### What is expected
Quote each line of the material verbatim, without the pictures.
Start of Material for this exercise
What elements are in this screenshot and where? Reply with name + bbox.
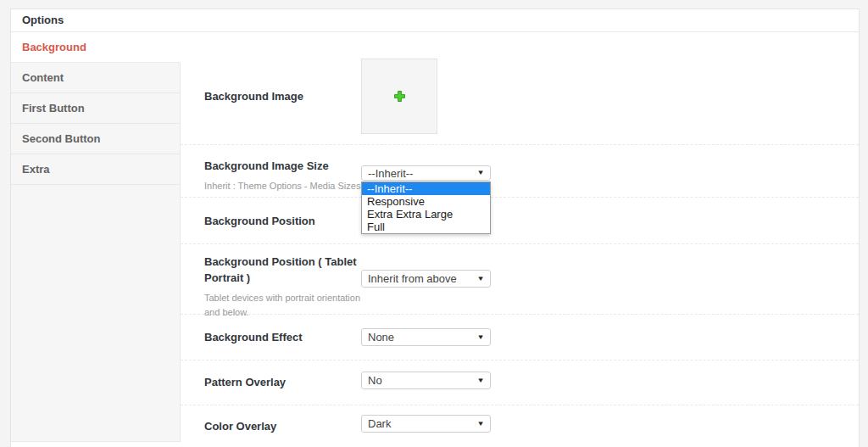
- select-value: Inherit from above: [368, 272, 457, 285]
- field-background-position-tablet: Background Position ( Tablet Portrait ) …: [181, 244, 859, 315]
- field-label: Background Effect: [204, 330, 361, 346]
- options-sidebar: Background Content First Button Second B…: [11, 32, 181, 447]
- tab-background[interactable]: Background: [11, 32, 181, 63]
- add-image-icon: [394, 91, 405, 102]
- select-value: --Inherit--: [368, 167, 413, 180]
- tab-content[interactable]: Content: [11, 63, 181, 93]
- dropdown-item-extra-extra-large[interactable]: Extra Extra Large: [362, 208, 490, 221]
- options-panel: Options Background Content First Button …: [10, 8, 860, 447]
- tab-first-button[interactable]: First Button: [11, 93, 181, 124]
- field-label: Background Position ( Tablet Portrait ): [204, 254, 361, 287]
- background-image-size-dropdown: --Inherit-- Responsive Extra Extra Large…: [361, 182, 491, 234]
- dropdown-arrow-icon: ▼: [476, 170, 484, 176]
- field-label: Color Overlay: [204, 419, 361, 435]
- field-label: Pattern Overlay: [204, 375, 361, 391]
- background-image-upload[interactable]: [361, 59, 437, 134]
- background-effect-select[interactable]: None ▼: [361, 328, 491, 346]
- dropdown-item-inherit[interactable]: --Inherit--: [362, 182, 490, 195]
- dropdown-arrow-icon: ▼: [476, 377, 484, 384]
- field-help: Inherit : Theme Options - Media Sizes.: [204, 179, 361, 194]
- panel-main: Background Content First Button Second B…: [11, 32, 859, 447]
- sidebar-filler: [11, 185, 181, 442]
- dropdown-item-responsive[interactable]: Responsive: [362, 195, 490, 208]
- select-value: None: [368, 331, 394, 344]
- field-label: Background Position: [204, 214, 361, 230]
- options-content: Background Image Background Image Size I…: [181, 32, 859, 447]
- field-pattern-overlay: Pattern Overlay No ▼: [181, 360, 859, 405]
- dropdown-arrow-icon: ▼: [476, 276, 484, 282]
- field-color-overlay: Color Overlay Dark ▼: [181, 405, 859, 447]
- field-background-image-size: Background Image Size Inherit : Theme Op…: [181, 145, 859, 198]
- dropdown-arrow-icon: ▼: [476, 421, 484, 427]
- dropdown-item-full[interactable]: Full: [362, 221, 490, 233]
- field-label: Background Image Size: [204, 159, 361, 175]
- select-value: No: [368, 374, 382, 387]
- background-position-tablet-select[interactable]: Inherit from above ▼: [361, 270, 491, 288]
- field-background-image: Background Image: [181, 32, 859, 145]
- panel-title: Options: [11, 9, 859, 32]
- field-background-position: Background Position ▼: [181, 198, 859, 244]
- pattern-overlay-select[interactable]: No ▼: [361, 372, 491, 389]
- tab-second-button[interactable]: Second Button: [11, 124, 181, 154]
- field-label: Background Image: [204, 89, 361, 105]
- select-value: Dark: [368, 417, 391, 430]
- color-overlay-select[interactable]: Dark ▼: [361, 415, 491, 433]
- field-background-effect: Background Effect None ▼: [181, 315, 859, 360]
- background-image-size-select[interactable]: --Inherit-- ▼: [361, 165, 491, 181]
- tab-extra[interactable]: Extra: [11, 154, 181, 185]
- dropdown-arrow-icon: ▼: [476, 334, 484, 341]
End of Material for this exercise
### Result of this task
What elements are in this screenshot and where? Reply with name + bbox.
- select-value: Inherit from above: [368, 272, 457, 285]
- field-background-position-tablet: Background Position ( Tablet Portrait ) …: [181, 244, 859, 315]
- field-label: Background Effect: [204, 330, 361, 346]
- options-sidebar: Background Content First Button Second B…: [11, 32, 181, 447]
- tab-background[interactable]: Background: [11, 32, 181, 63]
- add-image-icon: [394, 91, 405, 102]
- select-value: --Inherit--: [368, 167, 413, 180]
- tab-content[interactable]: Content: [11, 63, 181, 93]
- dropdown-item-extra-extra-large[interactable]: Extra Extra Large: [362, 208, 490, 221]
- options-panel: Options Background Content First Button …: [10, 8, 860, 447]
- tab-first-button[interactable]: First Button: [11, 93, 181, 124]
- field-label: Background Position ( Tablet Portrait ): [204, 254, 361, 287]
- background-image-size-dropdown: --Inherit-- Responsive Extra Extra Large…: [361, 182, 491, 234]
- dropdown-arrow-icon: ▼: [476, 170, 484, 176]
- field-label: Color Overlay: [204, 419, 361, 435]
- field-label: Pattern Overlay: [204, 375, 361, 391]
- background-image-upload[interactable]: [361, 59, 437, 134]
- background-effect-select[interactable]: None ▼: [361, 328, 491, 346]
- dropdown-item-inherit[interactable]: --Inherit--: [362, 182, 490, 195]
- dropdown-arrow-icon: ▼: [476, 377, 484, 384]
- field-help: Inherit : Theme Options - Media Sizes.: [204, 179, 361, 194]
- panel-main: Background Content First Button Second B…: [11, 32, 859, 447]
- sidebar-filler: [11, 185, 181, 442]
- dropdown-item-responsive[interactable]: Responsive: [362, 195, 490, 208]
- select-value: None: [368, 331, 394, 344]
- field-label: Background Position: [204, 214, 361, 230]
- options-content: Background Image Background Image Size I…: [181, 32, 859, 447]
- field-pattern-overlay: Pattern Overlay No ▼: [181, 360, 859, 405]
- dropdown-arrow-icon: ▼: [476, 276, 484, 282]
- field-color-overlay: Color Overlay Dark ▼: [181, 405, 859, 447]
- field-background-image-size: Background Image Size Inherit : Theme Op…: [181, 145, 859, 198]
- dropdown-arrow-icon: ▼: [476, 421, 484, 427]
- dropdown-item-full[interactable]: Full: [362, 221, 490, 233]
- field-label: Background Image Size: [204, 159, 361, 175]
- select-value: No: [368, 374, 382, 387]
- background-position-tablet-select[interactable]: Inherit from above ▼: [361, 270, 491, 288]
- field-background-image: Background Image: [181, 32, 859, 145]
- panel-title: Options: [11, 9, 859, 32]
- field-background-position: Background Position ▼: [181, 198, 859, 244]
- pattern-overlay-select[interactable]: No ▼: [361, 372, 491, 389]
- tab-second-button[interactable]: Second Button: [11, 124, 181, 154]
- field-label: Background Image: [204, 89, 361, 105]
- select-value: Dark: [368, 417, 391, 430]
- color-overlay-select[interactable]: Dark ▼: [361, 415, 491, 433]
- field-background-effect: Background Effect None ▼: [181, 315, 859, 360]
- background-image-size-select[interactable]: --Inherit-- ▼: [361, 165, 491, 181]
- tab-extra[interactable]: Extra: [11, 154, 181, 185]
- dropdown-arrow-icon: ▼: [476, 334, 484, 341]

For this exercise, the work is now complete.